Tinea corporis presents with itchy, annular, scaly plaques with raised, well-defined margins that have a tendency to heal centrally. Lesions usually occur on exposed areas of the trunk and extremities. Diagnosis can be confirmed by microscopic examination and culture. Epidermophyton floccosum, microsporum or trichophyton species may be the cause.
Treatment is with a topical antifungal cream or a four-week course of systemic terbinafine or itraconazole. Contact with others should be avoided until the treatment is working.
The patient presents with alopecia with broken hairs at the scalp. Itching is a feature. If caused by M audouini there is scaling with minimal inflammation and green fluorescence under Wood's lamp. T tonsuran causes an inflammatory boggy mass with broken hairs and oozing pus. Hyphae may be identified by microscopic examination of hairs and/or scales with confirmation by culture. It affects mainly children.
Systemic treatment is required with griseofulvin or terbinafine.
Tinea cruris is a dermatophyte infection of the groin, usually seen in men. It is caused by T rubrum, E floccosum or T mentagrophytes. It presents with an itchy, red and scaly rash with a raised, red margin. Skin scraping, microscopy and culture will confirm diagnosis. Co-existing infection of the feet and toenails is common.
A two- to four-week course of terbinafine is the treatment of choice.
Tinea manuum presents as dryness and scaling of the palm of one hand and is associated with T rubrum. It remains unilateral even when it persists untreated. The skin creases have a powdery filling and there is often involvement of the nails, feet and toenails.
Treatment with systemic terbinafine for two to six weeks is recommended. Griseofulvin or itraconazole can be alternatives.
Tinea pedis involves the web spaces between the toes and the plantar surface of the foot. It presents with peeling, maceration and fissuring. Chronic tinea pedis affects the soles and sides of the foot and is usually caused by T rubrum or E floccosum. Diagnosis can be confirmed by microscopy or culture of skin scrapings.

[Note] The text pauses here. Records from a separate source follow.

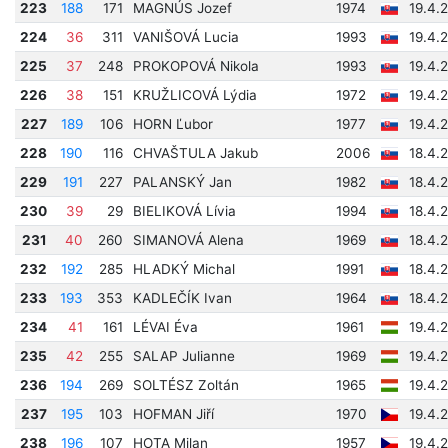
223
188
171
MAGNÚS Jozef
1974
19.4.
224
36
311
VANIŠOVÁ Lucia
1993
19.4.
225
37
248
PROKOPOVÁ Nikola
1993
19.4.
226
38
151
KRUŽLICOVÁ Lýdia
1972
19.4.
227
189
106
HORN Ľubor
1977
19.4.
228
190
116
CHVAŠTULA Jakub
2006
18.4.
229
191
227
PALANSKÝ Jan
1982
18.4.
230
39
29
BIELIKOVÁ Lívia
1994
18.4.
231
40
260
SIMANOVÁ Alena
1969
18.4.
232
192
285
HLADKÝ Michal
1991
18.4.
233
193
353
KADLEČÍK Ivan
1964
18.4.
234
41
161
LÉVAI Éva
1961
19.4.
235
42
255
SALAP Julianne
1969
19.4.
236
194
269
SOLTÉSZ Zoltán
1965
19.4.
237
195
103
HOFMAN Jiří
1970
19.4.
238
196
107
HOTA Milan
1957
19.4.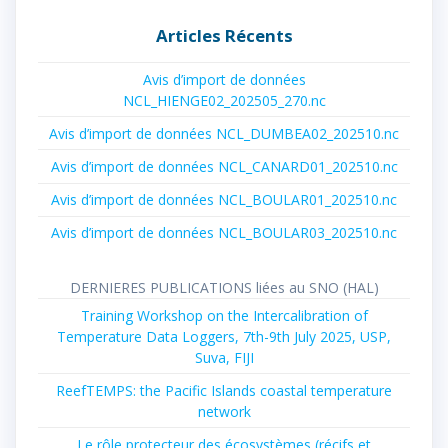
:
Articles Récents
Avis d’import de données
NCL_HIENGE02_202505_270.nc
Avis d’import de données NCL_DUMBEA02_202510.nc
Avis d’import de données NCL_CANARD01_202510.nc
Avis d’import de données NCL_BOULAR01_202510.nc
Avis d’import de données NCL_BOULAR03_202510.nc
DERNIERES PUBLICATIONS liées au SNO (HAL)
Training Workshop on the Intercalibration of
Temperature Data Loggers, 7th-9th July 2025, USP,
Suva, FIJI
ReefTEMPS: the Pacific Islands coastal temperature
network
Le rôle protecteur des écosystèmes (récifs et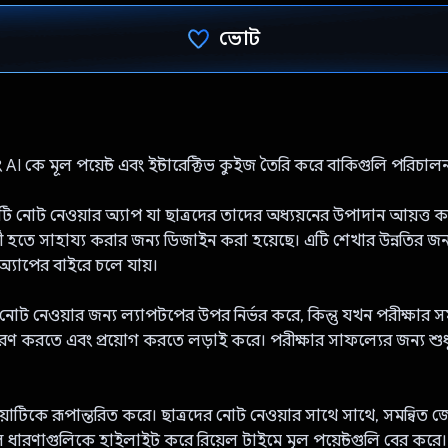
ভোট
ভোট দিয়েছেন!
 AI কে মূল পয়েন্ট এবং ইন্টারেক্টিভ কুইজ তৈরি করে বাকিগুলি পরিচাল
ি নোট নেওয়ার অ্যাপ যা ছাত্রদের তাদের অধ্যয়নের উপাদান আয়ত্ত 
্শী হতে সাহায্য করার জন্য ডিজাইন করা হয়েছে। এটি শেখার উন্নতির জ
্যাপের বাইরে চলে যায়।
ায়ই নোট নেওয়ার জন্য ল্যাপটপের উপর নির্ভর করে, কিন্তু যখন পরীক্ষার
মরণ করতে এবং প্রয়োগ করতে লড়াই করে। পরীক্ষার সাফল্যের জন্য শুধুম
রিয়াটিকে রূপান্তরিত করে। ছাত্রদের নোট নেওয়ার সাথে সাথে, সমন্বিত জ
ল ধারণাগুলিকে হাইলাইট করে রিয়েল টাইমে মূল পয়েন্টগুলি বের করে। এ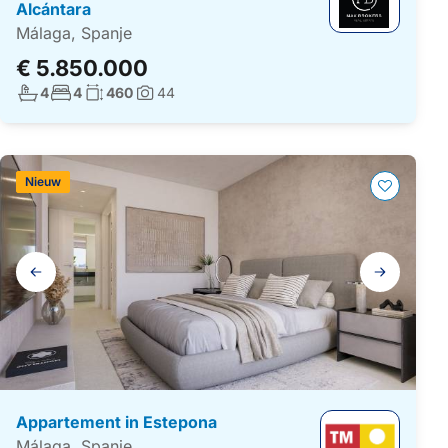
Alcántara
Málaga, Spanje
€ 5.850.000
Aantal badkamers:
Aantal slaapkamers:
Woonoppervlakte:
4
4
460
44
Foto's:
Nieuw
Galerij
navigatie
Appartement in Estepona
Málaga, Spanje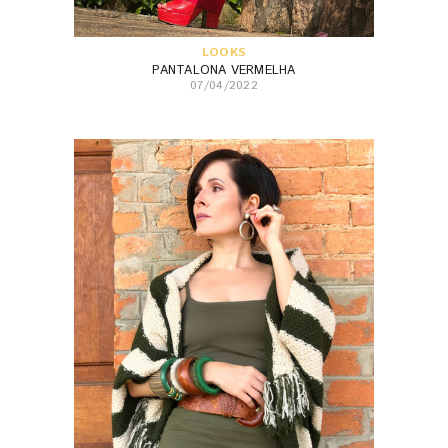
LOOKS
PANTALONA VERMELHA
07/04/2022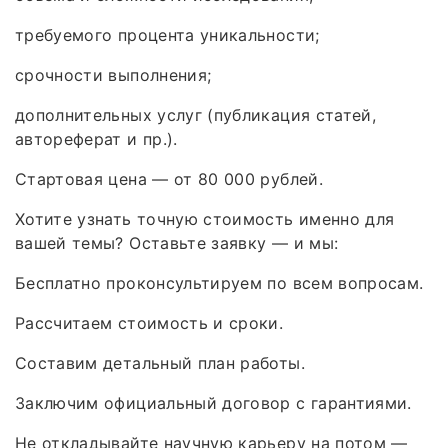
требуемого процента уникальности;
срочности выполнения;
дополнительных услуг (публикация статей,
автореферат и пр.).
Стартовая цена — от 80 000 рублей.
Хотите узнать точную стоимость именно для
вашей темы? Оставьте заявку — и мы:
Бесплатно проконсультируем по всем вопросам.
Рассчитаем стоимость и сроки.
Составим детальный план работы.
Заключим официальный договор с гарантиями.
Не откладывайте научную карьеру на потом —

Treatment is with topical and/or systemic antifungal agents.
Acute tinea pedis
In acute tinea pedis erythema, vesicles and blisters may form. The unilateral nature of this condition distinguishes it from pompholyx eczema. Secondary infection is especially possible when the blisters break down. The patient may develop a lymphangitis and lymphadenopathy. This tinea is usually caused by T mentagrophytes or sometimes E floccosum.
Antifungal treatment as for tinea pedis should be given, together with antibiotics for any secondary infection.
Tinea unguium is a dermatophyte infection of the nail plate. It initially affects the sides of the nail but gradually the plate separates from the bed (onycholysis). Nails become thickened and discoloured and, in severe cases, dystrophic and broken. It is commonly caused by T rubrum and T mentagrophytes. Diagnosis is confirmed by a culture of nail clippings, including the subungual hyperkeratotic matter.
Treatment is a six-week to three-month course of systemic terbinafine.
It is not uncommon for tinea incognito to be mistaken for eczema and be treated with topical steroids. If mistakenly diagnosed and treated the problem will fail to respond and the rash will become more extensive, less scaly and often develops pustules in the central area that would otherwise appear to be clearing. The main clue is a red, slightly raised margin to the rash. Skin scrapings should confirm the diagnosis. Antifungal treatment,as for tinea corporis, should be given.